Essaid, who said he “believed very strongly” in the value of having coworkers in the same office at his previous two companies, knew right away that this wasn’t going to be an option at his new financial modeling firm.
“That changed my mindset from day one. It allowed me to hire people I wouldn’t have necessarily hired before because they’re, you know, in Utah or somewhere that we would never have an office,” he said. Finmark is now a remote-only business, with 33 employees spread across the US, England, and Pakistan.
The pandemic has thrown corporate America’s operations into disarray, particularly big tech firms that were among the first to close their physical offices and send employees home. However, it is also transforming the younger, smaller businesses that aspire to become tech behemoths in their own right, altering the way they grow and innovate, with implications for the industry’s future.
Iconic tech companies usually have a similar origin story: a couple of co-founders get together in their dorm room or their parents’ garage, start working on an idea, hire employees as the company grows, move into a larger, more perks-filled office space, and eventually expand into multiple offices across multiple cities, countries, and continents.

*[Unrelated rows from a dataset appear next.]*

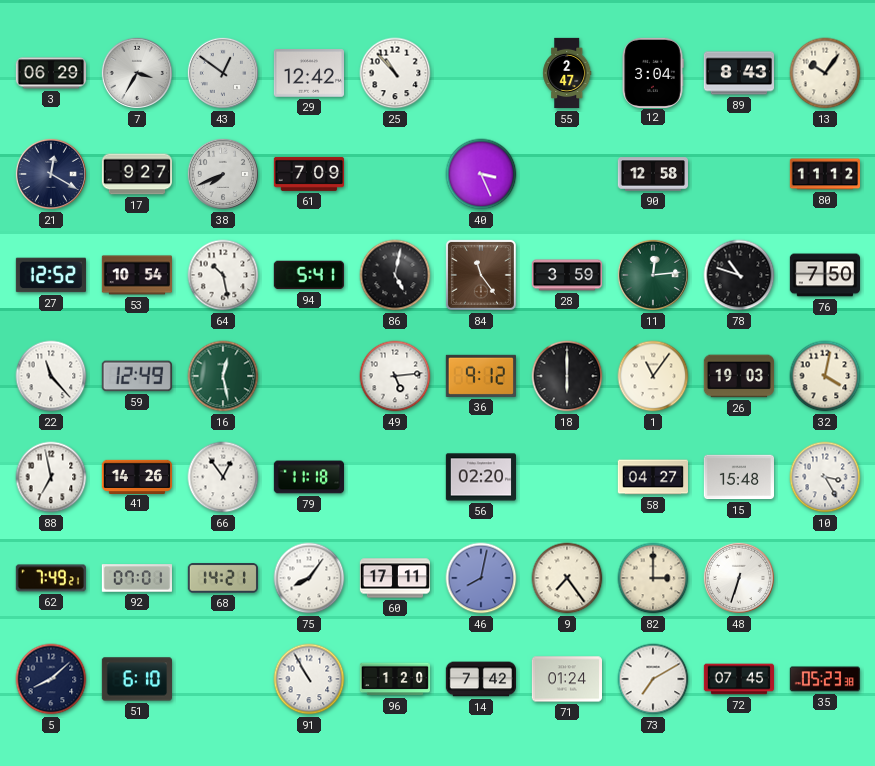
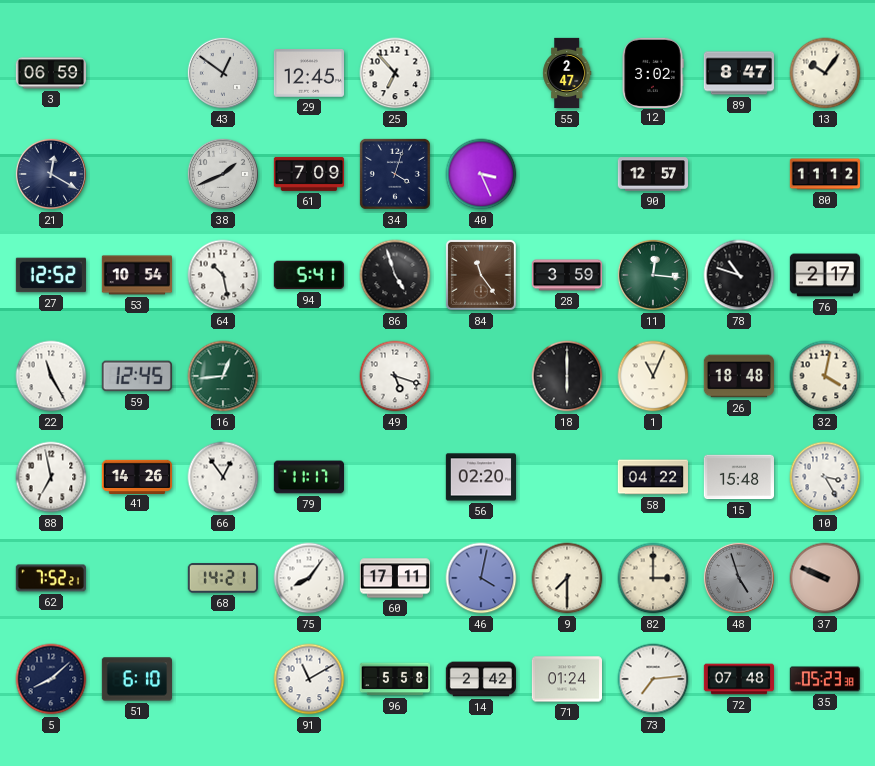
3: 06:29 -> 06:59
7: 3:35 -> none
29: 12:42 -> 12:45
25: 10:53 -> 6:53
12: 3:04 -> 3:02
89: 8:43 -> 8:47
17: 9:27 -> none
38: 7:41 -> 1:41
34: none -> 4:03
90: 12:58 -> 12:57
86: 5:02 -> 4:57
11: 12:14 -> 12:16
76: 7:50 -> 2:17
22: 11:23 -> 11:25
59: 12:49 -> 12:45
16: 12:28 -> 12:44
49: 5:14 -> 5:18
36: 9:12 -> none
1: 11:06 -> 11:04
26: 19:03 -> 18:48
79: 11:18 -> 11:17
58: 04:27 -> 04:22
62: 7:49 -> 7:52
92: 07:01 -> none
46: 8:02 -> 4:02
9: 7:24 -> 7:30
48: 6:33 -> 4:57
48 dial: white -> grey
37: none -> 9:49
91: 10:55 -> 11:10
96: 1:20 -> 5:58
14: 7:42 -> 2:42
73: 7:10 -> 7:14
72: 07:45 -> 07:48
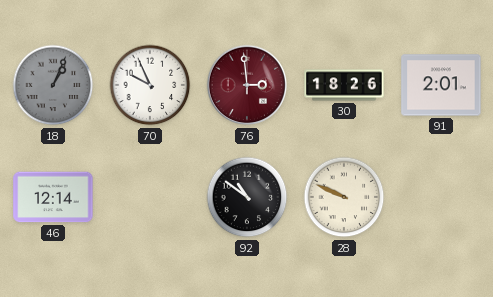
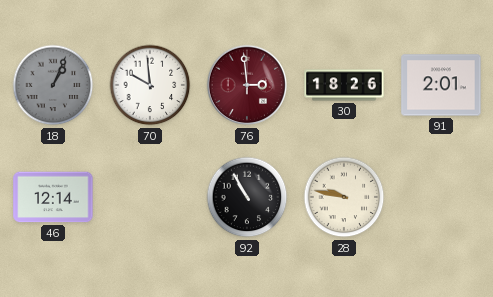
70: 9:56 -> 9:59
92: 10:51 -> 10:55
28: 9:49 -> 9:47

However, thanks to the pandemic, that process is beginning to take on a new shape. Several recent surveys, including ones by employee research firm TINYPulse and Gallup, show that tech workers are more likely than those in other industries to avoid going back to work.
For new businesses like Finmark, moving away from the office can open up new possibilities, such as lower real estate costs and a larger pool of locations from which to hire. However, depending on where they fall on the partial to fully remote work spectrum, having a distributed workforce can complicate the process of developing a product and establishing a company culture. More Zoom calls and Slack groups may be replacing all-night coding sessions and team hackathons over pizza and beer.
“The earlier in the company, the more creative you need to be, the more problem solving you’re doing,” said Alexander Kvamme, CEO of employee management software startup Pathlight. “And getting people in the same room to hash out problems, there’s no substitute.”